Ainda nas palavras de Anselmo de Castro «Em face da exigência de constituição de advogado para certas causas, compreende-se que a lei tenha tomado na devida conta as situações em que as partes não gozam de disponibilidades económicas que lhes permitam dar satisfação àquele imperativo. Daí a assistência judiciária (…) – Lições de Processo Civil, Vol. II. Almedina, 1966, pág. 611.
Hoje a assistência judiciária tem o nome de acesso ao direito e aos tribunais. Nos termos do artigo 1.º, n.º 1, da Lei do Acesso ao Direito e aos Tribunais - Lei n.º 34/2004, de 29 de julho – «O sistema de acesso ao direito e aos tribunais destina-se a assegurar que a ninguém seja dificultado ou impedido, em razão da sua condição social ou cultural, ou por insuficiência de meios económicos, o conhecimento, o exercício ou a defesa dos seus direitos» e uma das modalidades do apoio conferido por esta lei é a «Nomeação e pagamento da compensação de patrono» - artigo 16.º, n.º1. al. b).
Estamos aqui perante um caso de representação conferida pela lei face à necessidade da parte ser representada em juízo por advogado.
Face a estas normas, em especial ao disposto no artigo 247.º, n.º 1, do Código de Processo Civil, a parte só é notificada na sua própria pessoa em casos excecionais, como dia a lei, «quando é chamada à pratica de um ato pessoal».
O que é, neste caso, um ato pessoal?
Por contraposição ao que fica referido, é pessoal o ato que não pode ser levado a cabo por um representante, aquele em que se exige a presença física da pessoa.
Tal ocorre, por exemplo, quando a parte é chamada a prestar depoimento ou algum esclarecimento em juízo.
Neste caso, a parte não pode ser, por impossibilidade natural, representada por outrem, por advogado.
Não é este o caso das notificações relativas à preparação e venda do imóvel penhorado.

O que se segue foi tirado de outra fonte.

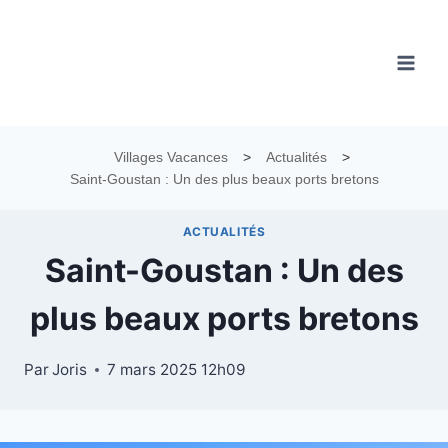
Aller
au
contenu
Villages Vacances
>
Actualités
>
Saint-Goustan : Un des plus beaux ports bretons
ACTUALITÉS
Saint-Goustan : Un des
plus beaux ports bretons
Par
Joris
7 mars 2025 12h09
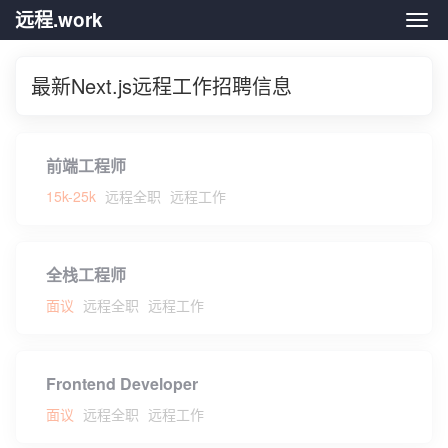
远程.work
远程.
最新Next.js远程工作招聘信息
前端工程师
15k-25k
远程全职
远程工作
全栈工程师
面议
远程全职
远程工作
Frontend Developer
面议
远程全职
远程工作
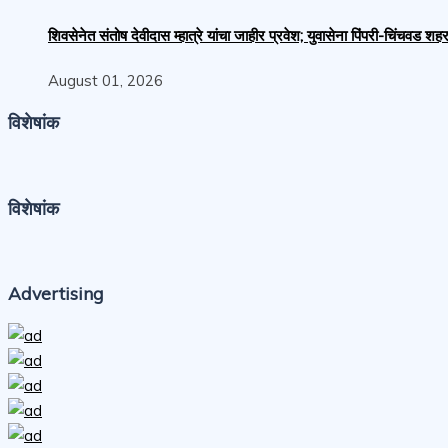
शिवसेनेत संतोष देवीदास म्हात्रे यांचा जाहीर प्रवेश; युवासेना पिंपरी-चिंचवड
August 01, 2026
विशेषांक
विशेषांक
Advertising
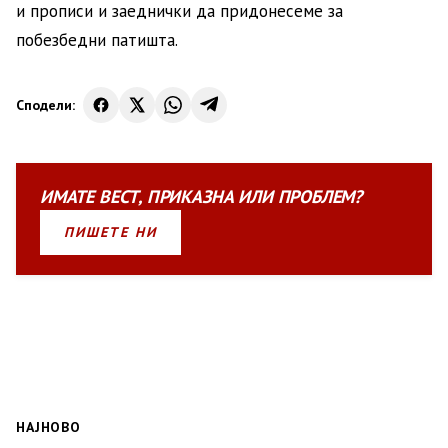
и прописи и заеднички да придонесеме за
побезбедни патишта.
Сподели:
ИМАТЕ
ВЕСТ
,
ПРИКАЗНА
ИЛИ
ПРОБЛЕМ?
ПИШЕТЕ НИ
НАЈНОВО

Por outro lado, a lei não determina a notificação pessoal, com o sentido indicado, quando dispõe no n.º 3 do artigo 821.º do Código de Processo Civil que «Não são aceites as propostas de valor inferior ao previsto no n.º 2 do artigo 816.º, salvo se o exequente, o executado e todos os credores com garantia real sobre os bens a vender acordarem na sua aceitação.»
Como refere o recorrido, em caso de venda por negociação particular de imóvel, havendo discordância entre as partes quanto ao valor base da respetiva venda, feitas as diligências tidas por convenientes e ouvidas as partes, cabe ao juiz decidir quanto àquele valor, sendo as partes notificadas disso.

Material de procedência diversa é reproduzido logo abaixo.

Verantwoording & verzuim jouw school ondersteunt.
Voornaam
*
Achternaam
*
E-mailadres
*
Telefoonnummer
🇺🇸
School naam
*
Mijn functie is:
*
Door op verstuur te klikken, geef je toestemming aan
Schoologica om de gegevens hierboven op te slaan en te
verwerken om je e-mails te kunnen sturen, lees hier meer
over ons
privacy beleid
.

Por conseguinte, como se referiu acima, dado que o advogado funciona como parte formal no processo, uma vez que os atos são praticados perante ele, é ele que é notificado das diligências relativas à preparação da venda e sendo ele notificado, dado o mecanismo da representação, tudo se passa como se a parte tivesse sido notificada na sua própria pessoa.
Não asiste, por isso, razão à recorrente.
IV. Decisão
Considerando o exposto, julga-se o recurso improcedente e mantém-se a decisão recorrida. Custas pela Recorrente.